Used to be, at the end of every release, everyone got a month to work on what they wanted. Which gave us Apple TV.

Interesting interview with Scott Forstall, former software and Senior VP at Apple, significant contributor on both the Mac and iOS sides.

From Forstall’s Wikipedia page:

In 2005, when Jobs began planning the iPhone, he had a choice to either “shrink the Mac, which would be an epic feat of engineering, or enlarge the iPod”. Jobs favored the former approach but pitted the Macintosh and the iPod team, led by Forstall and Tony Fadell respectively, against each other in an internal competition. Forstall won that fierce competition to create iOS.

The decision enabled the success of the iPhone as a platform for third-party developers: using a well-known desktop operating system as its basis allowed the many third-party Mac developers to write software for the iPhone with minimal retraining. Forstall was also responsible for creating a software developer’s kit for programmers to build iPhone apps, as well as an App Store within iTunes.

The video embedded below is part of Stanford University’s Philosophy Talk series. The relevant part of the conversation, highlighted on the headline linked Reddit post, starts at about 31 minutes in.

In a nutshell, Forstall talks about giving everyone who reported to him (a fairly large group) a month off to work on whatever they wanted. Give a listen.

It used to be a common perq at big tech companies (Google and Apple are but two examples) that you got time to work on stuff that interested you. Sometimes that benefit came in the form of a long sabbatical, allowing you to travel around the world, or take classes in some unrelated field, all via paid leave.

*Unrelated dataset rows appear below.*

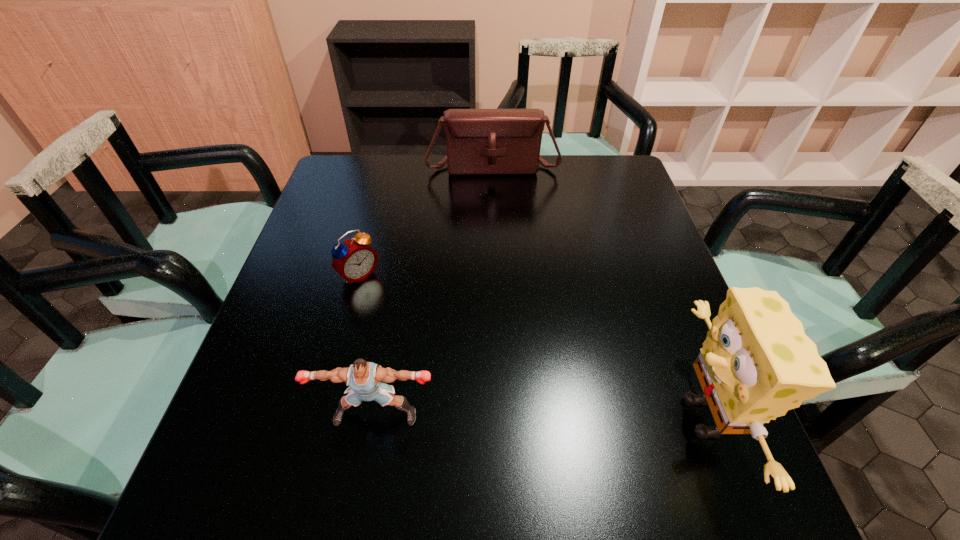 You are a GUI agent. You are given a task and a screenshot of the screen. Output one action in this format:
    pyautogui.click(x=<x>, y=<y>)
    Task: Click on the object located in the right edge section of the desktop
    This screenshot has height=540, width=960.
    Given the screenshot: What is the action you would take?
    pyautogui.click(x=756, y=363)

Where is `object present at the near left corner`? object present at the near left corner is located at coordinates (364, 378).

The height and width of the screenshot is (540, 960). I want to click on object present at the near right corner, so click(756, 363).

Locate an element on the screen. blank space at the far edge of the desktop is located at coordinates (470, 176).

In the image, there is a desktop. Where is `vacant space at the near edge`? vacant space at the near edge is located at coordinates (567, 446).

Locate an element on the screen. Image resolution: width=960 pixels, height=540 pixels. vacant area at the left edge is located at coordinates (305, 250).

At what (x,y) coordinates should I click in order to perform the action: click on vacant point at the far left corner. Please return your answer as a coordinate pair (x, y). The height and width of the screenshot is (540, 960). Looking at the image, I should click on (367, 184).

In the image, there is a desktop. Find the location of `vacant space at the near left corner`. vacant space at the near left corner is located at coordinates (250, 434).

This screenshot has height=540, width=960. In order to click on free space at the far right corner of the desktop in this screenshot , I will do tap(618, 161).

Where is `empty space between the puncher and the rightmost object`? This screenshot has width=960, height=540. empty space between the puncher and the rightmost object is located at coordinates (540, 416). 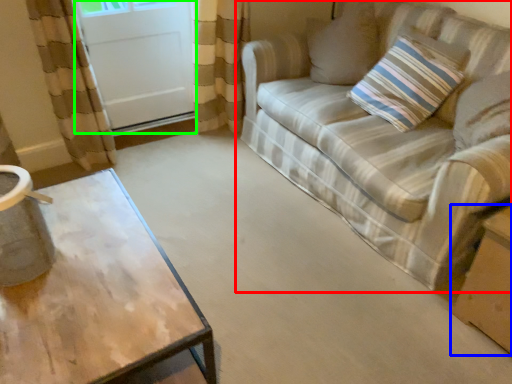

Another take on this policy allowed you to carve out a percentage of your time each month to fiddle around with technology you thought might lead to something that might benefit the company in the long run.

Does this sort of thing exist any more? Anyone have that freedom at their job? Is there a value to the company, a value that’s now been lost because this sort of thing is hard to translate into dollars and cents?

And is it possible this approach, one that gives team members the ability to ease themselves from the threat of burn-out, has benefits in terms of more stable OS releases, less employee turnover?